Should I be using XML::Parser or XML::LibXML?


Re: best xml parser to use
by Tanktalus (Canon) on Jul 06, 2006 at 18:07 UTC

    My general decision tree goes sorta like this (non-XML parts removed):

    /----------\ +-----------+ < Parse XML? > --NO>-- | (removed) | \----------/ +-----------+ | YES V | +---------------+ | Use XML::Twig | +---------------+
    Hopefully this decision tree helps you decide what is best.


      heh :)
      I normally always use xml::twig, but I don't actually know the format of xml so I can't in this case. I've been googling and I'm going to try xml::sax.

      I appear to have only got xml::libxml::sax, is this good enough? the pod mention it might not be any good for production use. What others could I use?

        What do you mean by "I don't actually know the format of xml"? How will switching parsers (though, technically, XML::Twig is a front-end, not a parser itself) fix that?
      if ($xml->is_simple() and $xml->is_table_like()) { use XML::RAX; } elsif (size($xml) < too_big()) { use XML::Simple; } else { use XML::Twig; ... my $Data = $DataObj->simplify(forcearray => [...], keyattr =>{ ... } +, group_tags => {...}); }

      Update 2007-2-6: Tastes change. While I would probably still use XML::RAX for some tasks with table-like XML and XML::Simple for very simple XMLs, I'd most probably use my XML::Rules now. May look a bit twisted at first, but it's convenient and powerfull. IMHO of course ;-)

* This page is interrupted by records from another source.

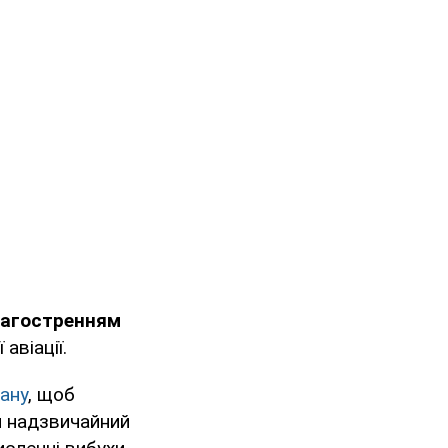
 загостренням
авіації.
ану
, щоб
й надзвичайний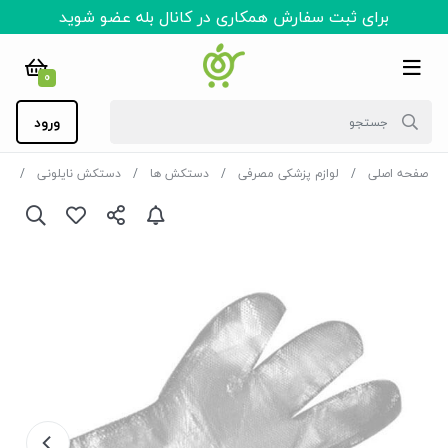
برای ثبت سفارش همکاری در کانال بله عضو شوید
0
ورود
صفحه اصلی
لوازم پزشکی مصرفی
دستکش ها
دستکش نایلونی
دس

Re: best xml parser to use
by planetscape (Chancellor) on Jul 06, 2006 at 19:28 UTC

      Agreed, although I sometimes still use XML::TreeBuilder.

      Love Tanktalus's decision tree though. :)

      DWIM is Perl's answer to Gödel
Re: best xml parser to use
by xdg (Monsignor) on Jul 10, 2006 at 12:54 UTC

    I'm not sure how it stacks up against these criteria, but if you're not 100% sure that your incoming data is entirely valid, you might want to check out XML::Liberal (a standin for LibXML). Avoiding re-parsing a large XML file because of a small nit might be worthwhile form of efficiency.

    The author gave a nice Lightning Talk about it at YAPC::NA.